### What to produce
Below are the records. Retype exactly the lines between the lines holding "08.08.2026 bis 29.08.2026" and "Zeitreise ins Alte Ägypten", inclusive.

++++ Data shown ++++

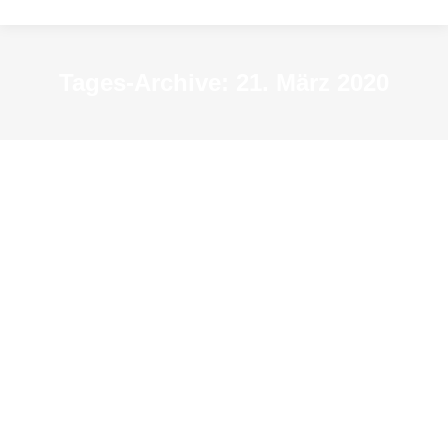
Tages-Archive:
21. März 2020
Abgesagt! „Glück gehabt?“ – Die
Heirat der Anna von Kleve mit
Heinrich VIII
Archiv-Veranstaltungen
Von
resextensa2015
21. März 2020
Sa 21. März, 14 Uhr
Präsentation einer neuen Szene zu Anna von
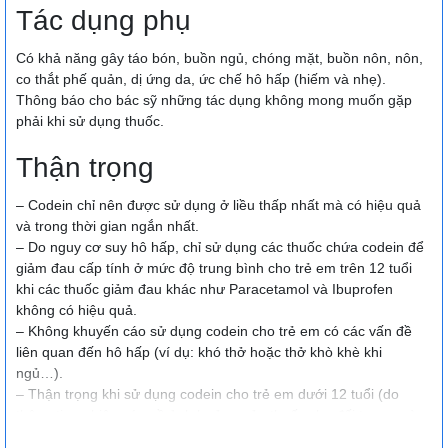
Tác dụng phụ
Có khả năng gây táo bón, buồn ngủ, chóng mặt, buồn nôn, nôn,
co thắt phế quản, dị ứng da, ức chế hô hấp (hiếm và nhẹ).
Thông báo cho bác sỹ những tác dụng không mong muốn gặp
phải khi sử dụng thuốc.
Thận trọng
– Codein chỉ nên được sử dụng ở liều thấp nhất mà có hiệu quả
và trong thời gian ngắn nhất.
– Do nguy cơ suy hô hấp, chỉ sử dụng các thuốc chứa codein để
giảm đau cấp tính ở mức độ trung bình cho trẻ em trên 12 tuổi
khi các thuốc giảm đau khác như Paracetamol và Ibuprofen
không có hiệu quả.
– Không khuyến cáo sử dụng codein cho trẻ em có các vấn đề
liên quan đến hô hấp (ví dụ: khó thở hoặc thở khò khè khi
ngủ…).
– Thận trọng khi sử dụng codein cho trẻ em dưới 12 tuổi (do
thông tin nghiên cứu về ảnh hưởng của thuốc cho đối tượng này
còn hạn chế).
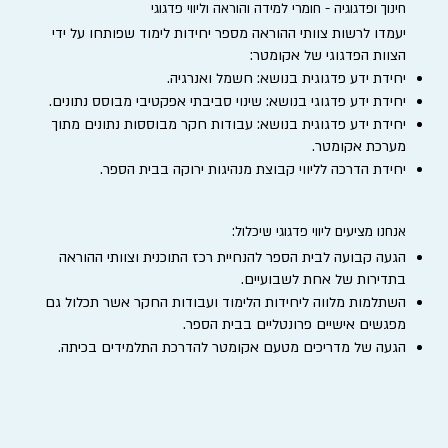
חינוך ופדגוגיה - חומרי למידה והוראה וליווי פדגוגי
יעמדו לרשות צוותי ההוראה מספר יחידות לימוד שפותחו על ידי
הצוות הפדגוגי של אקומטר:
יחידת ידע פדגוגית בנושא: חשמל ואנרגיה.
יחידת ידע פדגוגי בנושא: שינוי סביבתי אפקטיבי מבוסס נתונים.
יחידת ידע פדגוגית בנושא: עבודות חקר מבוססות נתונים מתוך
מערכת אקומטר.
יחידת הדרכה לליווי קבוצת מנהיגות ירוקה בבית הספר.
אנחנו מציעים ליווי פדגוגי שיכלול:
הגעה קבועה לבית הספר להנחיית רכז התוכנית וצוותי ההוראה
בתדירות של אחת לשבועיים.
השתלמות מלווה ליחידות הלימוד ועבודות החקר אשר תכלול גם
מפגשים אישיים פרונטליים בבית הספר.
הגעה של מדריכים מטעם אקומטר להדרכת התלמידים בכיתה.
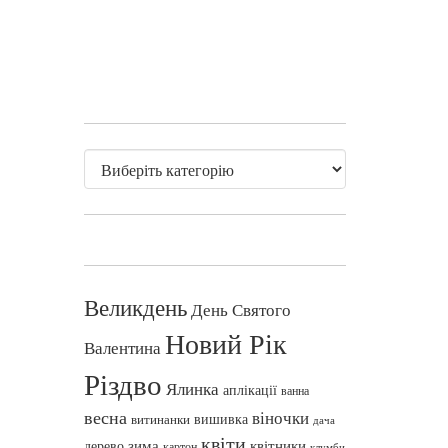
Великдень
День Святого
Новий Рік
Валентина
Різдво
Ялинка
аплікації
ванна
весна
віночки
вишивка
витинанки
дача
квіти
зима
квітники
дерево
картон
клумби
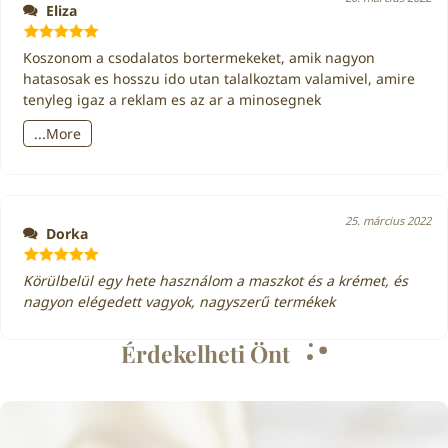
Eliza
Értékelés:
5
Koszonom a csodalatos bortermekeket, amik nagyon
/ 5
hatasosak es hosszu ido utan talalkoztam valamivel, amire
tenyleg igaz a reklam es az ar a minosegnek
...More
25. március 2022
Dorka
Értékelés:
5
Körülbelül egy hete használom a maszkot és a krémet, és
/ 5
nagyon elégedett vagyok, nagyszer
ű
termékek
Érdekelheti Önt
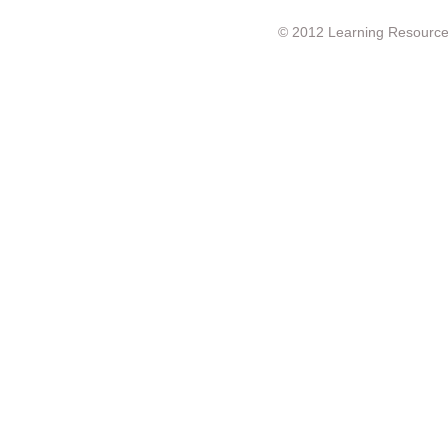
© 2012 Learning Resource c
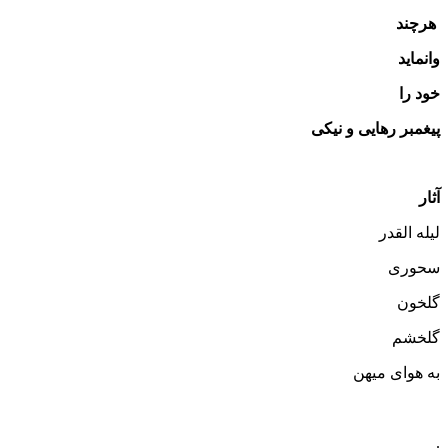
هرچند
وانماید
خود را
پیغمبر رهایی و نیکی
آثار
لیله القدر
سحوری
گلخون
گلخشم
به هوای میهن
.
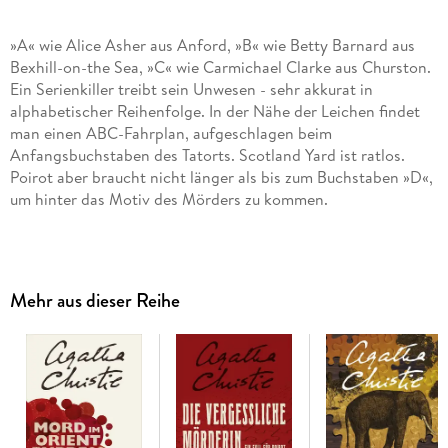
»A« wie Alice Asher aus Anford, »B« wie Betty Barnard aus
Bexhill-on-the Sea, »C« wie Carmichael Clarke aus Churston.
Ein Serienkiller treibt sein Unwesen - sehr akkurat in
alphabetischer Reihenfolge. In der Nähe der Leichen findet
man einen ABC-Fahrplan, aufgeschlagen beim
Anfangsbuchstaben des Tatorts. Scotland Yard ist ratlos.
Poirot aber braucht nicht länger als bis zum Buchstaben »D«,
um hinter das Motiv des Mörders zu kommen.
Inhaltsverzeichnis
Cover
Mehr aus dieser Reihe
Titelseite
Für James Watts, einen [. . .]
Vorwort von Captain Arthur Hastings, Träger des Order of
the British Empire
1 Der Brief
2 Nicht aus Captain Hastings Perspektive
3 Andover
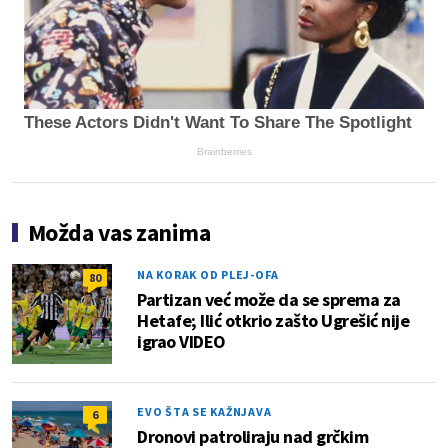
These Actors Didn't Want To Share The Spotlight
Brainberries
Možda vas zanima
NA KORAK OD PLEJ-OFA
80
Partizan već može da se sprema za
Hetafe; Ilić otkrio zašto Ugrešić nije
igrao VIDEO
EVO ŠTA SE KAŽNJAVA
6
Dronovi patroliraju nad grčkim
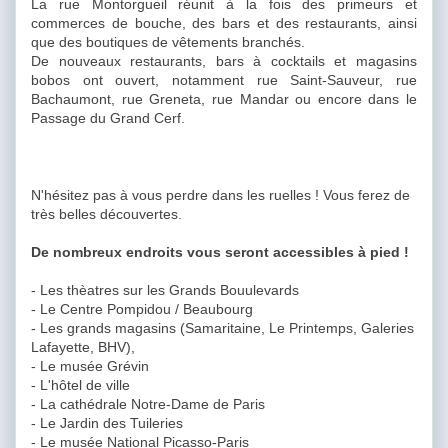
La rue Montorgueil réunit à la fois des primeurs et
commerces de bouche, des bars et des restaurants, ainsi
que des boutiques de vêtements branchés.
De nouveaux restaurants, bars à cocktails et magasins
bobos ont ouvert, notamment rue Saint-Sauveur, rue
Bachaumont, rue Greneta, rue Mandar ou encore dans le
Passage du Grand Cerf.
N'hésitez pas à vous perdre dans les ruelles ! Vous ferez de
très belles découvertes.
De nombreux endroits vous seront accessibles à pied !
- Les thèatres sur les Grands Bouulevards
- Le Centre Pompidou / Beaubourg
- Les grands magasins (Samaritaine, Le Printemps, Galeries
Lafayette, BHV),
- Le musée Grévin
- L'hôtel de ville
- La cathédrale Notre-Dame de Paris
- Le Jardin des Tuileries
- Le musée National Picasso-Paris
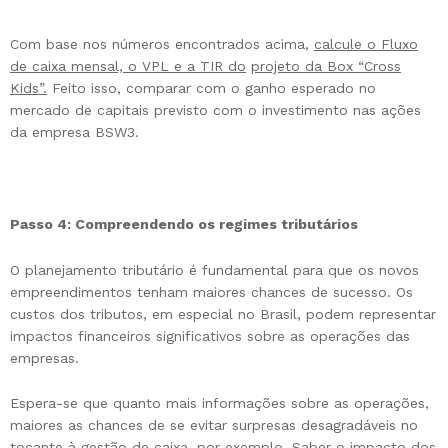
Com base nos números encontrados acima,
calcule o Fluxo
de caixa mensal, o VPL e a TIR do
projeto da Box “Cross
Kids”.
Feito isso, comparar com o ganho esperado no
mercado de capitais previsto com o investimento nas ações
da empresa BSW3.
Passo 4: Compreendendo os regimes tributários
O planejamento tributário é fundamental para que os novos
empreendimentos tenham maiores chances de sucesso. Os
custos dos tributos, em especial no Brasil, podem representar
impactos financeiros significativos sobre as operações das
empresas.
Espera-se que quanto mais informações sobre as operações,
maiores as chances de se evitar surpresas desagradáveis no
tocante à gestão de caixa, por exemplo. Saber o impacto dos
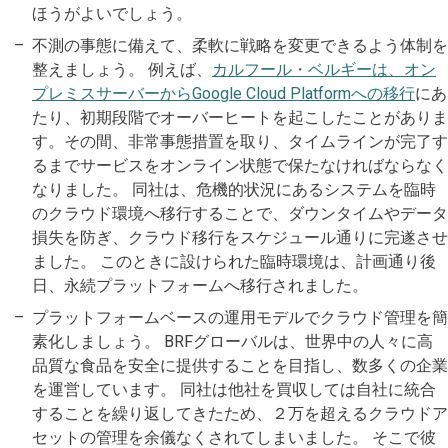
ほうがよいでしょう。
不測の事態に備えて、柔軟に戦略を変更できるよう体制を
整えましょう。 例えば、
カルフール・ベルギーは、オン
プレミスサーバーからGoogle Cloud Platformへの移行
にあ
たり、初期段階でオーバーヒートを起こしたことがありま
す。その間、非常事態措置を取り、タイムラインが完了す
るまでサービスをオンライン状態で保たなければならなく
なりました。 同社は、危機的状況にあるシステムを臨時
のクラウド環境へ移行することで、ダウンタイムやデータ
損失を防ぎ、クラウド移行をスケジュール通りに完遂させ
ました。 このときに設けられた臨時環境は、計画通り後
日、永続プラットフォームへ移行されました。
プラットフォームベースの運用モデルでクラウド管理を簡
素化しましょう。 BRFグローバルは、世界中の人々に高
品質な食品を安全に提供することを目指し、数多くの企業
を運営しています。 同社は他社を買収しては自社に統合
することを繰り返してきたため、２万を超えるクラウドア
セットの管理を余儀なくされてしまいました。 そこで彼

++++
++++ Data shown ++++

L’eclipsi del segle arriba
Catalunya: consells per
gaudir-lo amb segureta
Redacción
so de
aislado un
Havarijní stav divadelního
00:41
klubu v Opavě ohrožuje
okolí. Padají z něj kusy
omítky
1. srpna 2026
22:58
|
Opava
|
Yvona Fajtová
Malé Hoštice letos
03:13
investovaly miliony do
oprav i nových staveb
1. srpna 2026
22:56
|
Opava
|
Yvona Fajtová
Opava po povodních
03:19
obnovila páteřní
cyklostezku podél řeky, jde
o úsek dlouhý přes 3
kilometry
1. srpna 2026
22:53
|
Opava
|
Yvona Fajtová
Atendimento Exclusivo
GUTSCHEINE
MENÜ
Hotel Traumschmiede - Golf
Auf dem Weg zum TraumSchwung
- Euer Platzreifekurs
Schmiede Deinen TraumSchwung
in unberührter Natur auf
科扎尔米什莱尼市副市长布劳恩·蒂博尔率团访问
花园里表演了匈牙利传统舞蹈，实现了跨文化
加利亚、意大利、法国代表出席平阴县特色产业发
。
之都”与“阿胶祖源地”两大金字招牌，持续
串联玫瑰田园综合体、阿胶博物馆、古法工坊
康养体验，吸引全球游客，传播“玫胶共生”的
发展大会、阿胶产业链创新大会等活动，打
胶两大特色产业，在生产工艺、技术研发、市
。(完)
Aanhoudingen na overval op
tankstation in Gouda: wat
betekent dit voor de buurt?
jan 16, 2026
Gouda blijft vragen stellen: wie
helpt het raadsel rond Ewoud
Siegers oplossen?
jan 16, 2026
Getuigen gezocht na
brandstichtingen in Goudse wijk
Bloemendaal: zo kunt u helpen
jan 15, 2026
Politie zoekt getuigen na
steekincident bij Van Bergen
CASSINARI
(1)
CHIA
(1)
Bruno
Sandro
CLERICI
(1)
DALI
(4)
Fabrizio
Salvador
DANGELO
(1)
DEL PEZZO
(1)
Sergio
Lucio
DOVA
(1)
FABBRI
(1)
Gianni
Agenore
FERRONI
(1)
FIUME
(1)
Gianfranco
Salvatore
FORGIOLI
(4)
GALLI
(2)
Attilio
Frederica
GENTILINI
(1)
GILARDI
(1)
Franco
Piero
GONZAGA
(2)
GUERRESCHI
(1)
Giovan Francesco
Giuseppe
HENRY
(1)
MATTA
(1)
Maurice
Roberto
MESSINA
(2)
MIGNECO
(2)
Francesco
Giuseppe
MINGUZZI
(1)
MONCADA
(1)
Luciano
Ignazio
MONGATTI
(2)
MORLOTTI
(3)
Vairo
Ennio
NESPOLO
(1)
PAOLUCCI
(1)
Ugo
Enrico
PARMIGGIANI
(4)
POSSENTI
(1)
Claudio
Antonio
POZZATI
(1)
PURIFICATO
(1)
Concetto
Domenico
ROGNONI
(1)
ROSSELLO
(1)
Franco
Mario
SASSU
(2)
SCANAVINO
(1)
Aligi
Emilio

++++
++++ Data shown ++++

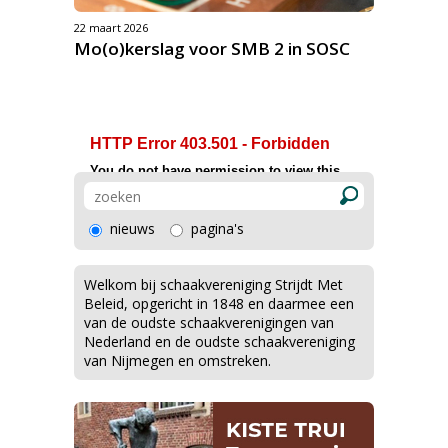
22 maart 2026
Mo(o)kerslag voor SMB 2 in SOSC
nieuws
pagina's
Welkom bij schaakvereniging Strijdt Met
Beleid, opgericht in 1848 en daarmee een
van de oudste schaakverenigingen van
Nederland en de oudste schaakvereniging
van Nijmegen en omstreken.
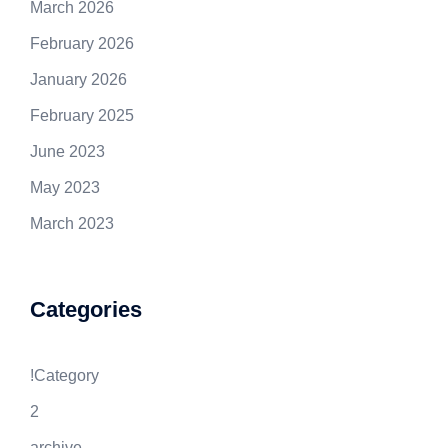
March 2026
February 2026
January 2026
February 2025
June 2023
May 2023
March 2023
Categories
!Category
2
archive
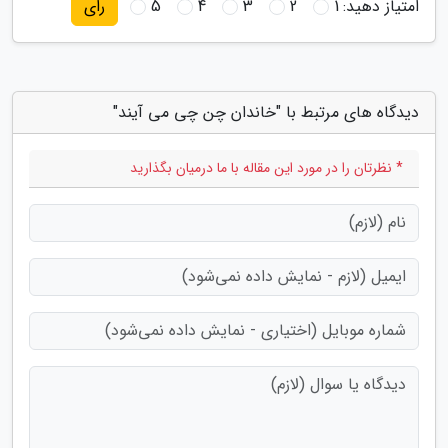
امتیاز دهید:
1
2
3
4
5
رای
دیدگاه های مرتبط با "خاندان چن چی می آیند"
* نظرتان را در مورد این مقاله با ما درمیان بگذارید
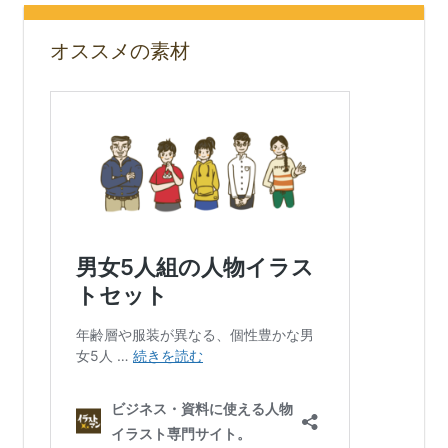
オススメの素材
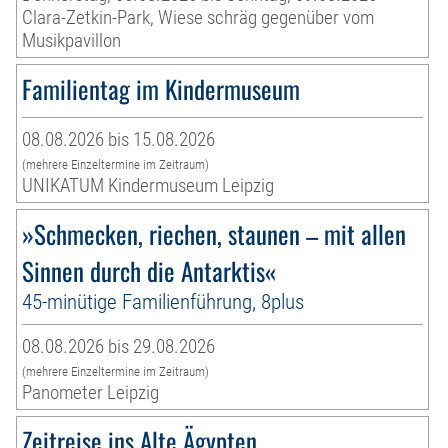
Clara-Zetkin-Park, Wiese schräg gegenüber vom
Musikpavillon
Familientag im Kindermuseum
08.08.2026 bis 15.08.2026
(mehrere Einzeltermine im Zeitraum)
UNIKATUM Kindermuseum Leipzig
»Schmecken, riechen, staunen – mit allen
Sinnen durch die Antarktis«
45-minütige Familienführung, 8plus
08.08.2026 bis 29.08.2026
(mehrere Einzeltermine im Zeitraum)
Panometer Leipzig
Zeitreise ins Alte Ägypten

++++

### Final answer
08.08.2026 bis 29.08.2026
(mehrere Einzeltermine im Zeitraum)
Panometer Leipzig
Zeitreise ins Alte Ägypten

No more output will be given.